Thirdly, the students are charged each time they send a text, unless (like all students in this particular class!) they have a contract which gives them unlimited texts.

Having said that, I shall definitely use it again.
And while I'm in a technological mood, I think I'll take a look at polleverywhere, too.
Watch this space.

Friday, 8 January 2010

Using technology in the MFL classroom

Recently, José Picardo invited some MFL teachers to write guest posts for his box of trickswebsite. The idea behind this was to focus on practice, promoting and encouraging the use of ICT in practical ways. Some amazing practitioners have already had their work published over the last couple of weeks and I was both surprised and flattered when I was asked to contribute.

So far José has published posts by:

Amanda Salt. Her post Looking back and moving forward is about the success of her PLN and how she has enhanced her teaching by using web applications.

Isabelle Jones. Her post was supporting assessment for learning. In it, Isabelle reviews some commercially available applications and assesses how they may be used to support AfL.

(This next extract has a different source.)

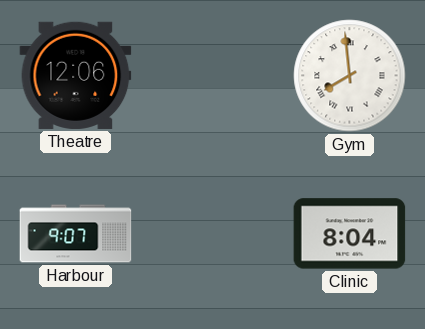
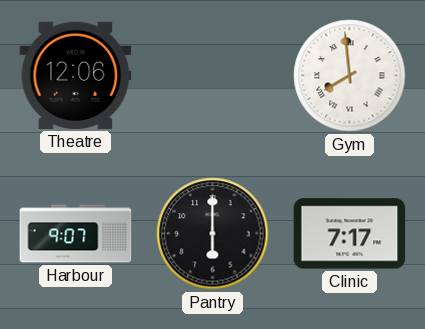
Pantry: none -> 6:00
Clinic: 8:04 -> 7:17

Simon Howells offering was using Google maps in the mfl classroom. I recently started to follow Simon on twitter and I have been impressed by his enthusiasm, his blog and his storybirds.

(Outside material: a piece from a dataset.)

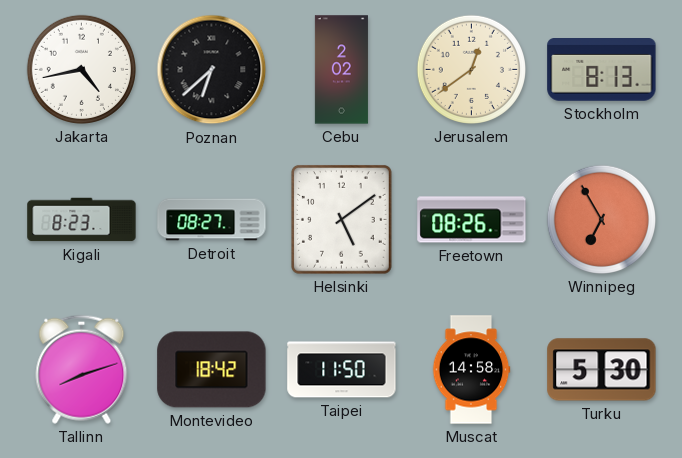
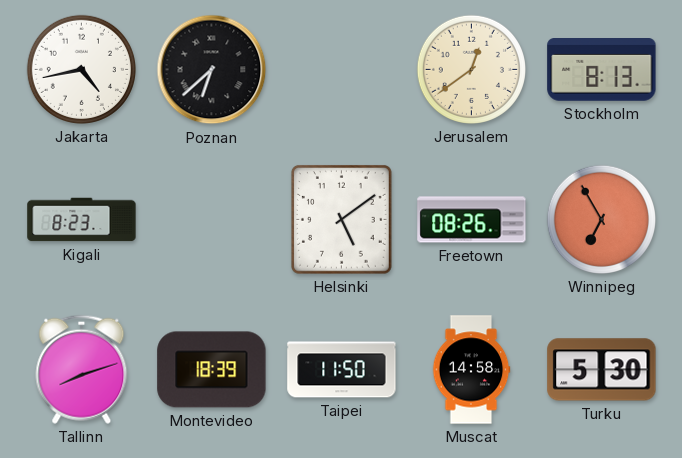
Cebu: 2:02 -> none
Detroit: 08:27 -> none
Montevideo: 18:42 -> 18:39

Helena Butterfield's post was based on the presentation she gave at TMNE09-2 and entitledtools to get pupils talking. In her post, Helena recommends some equipment and web applications which she has used with her students and which have improved their speaking skills.

My post was about using mobile phones in the classroom. I wrote about activities I have done with my students in which they used their mobile telephones and about my plans for the future of mobiles in my classroom.

Marie-France Perkin's post was fantastic. She wrote about her journey into the www and how technology has changed so much since she started her teaching career and helped her and her students to achieve much more.

In her post, using technology to enhance learning, self-confessed (or is that self-diagnosed?) "technochick" Lisa Stevens wrote about why she incorporates technology into her learning and how technology has enhanced learning in her classroom.

In Saira Ghani's post a word or two about wordle, she reflects on how her PLN has had a positive effect on her teaching and how it has inspired her to incorporate some of the tools she has discovered, focussing mainly on wordle, into her teaching repertoire.

Next comes Mary Cooch and her post German: OFF the curriculum but ON the VLE tells how by means of her school's VLE (which I believe she created) she managed to teach German GCSE successfully even though the school has taken that language off the curriculum. Fascinating and inspiring.

Finally, the most recent of the guest posts comes from Samantha Lunn. Her post simple but effective is a wonderful explanation of how she uses available technology simply and effectively in her daily teaching and in her preparation. Excellent advice for everyone.

So far, that is it. Each of the posts is interesting, educative and could be tried by almost anyone who is willing to put in the effort and step out of their comfort zone.

I'm sure that José will add more posts as he receives them and even without guest posts, his own work is worth reading on a regular basis, anyway. It is one of the best blogs you could possibly read.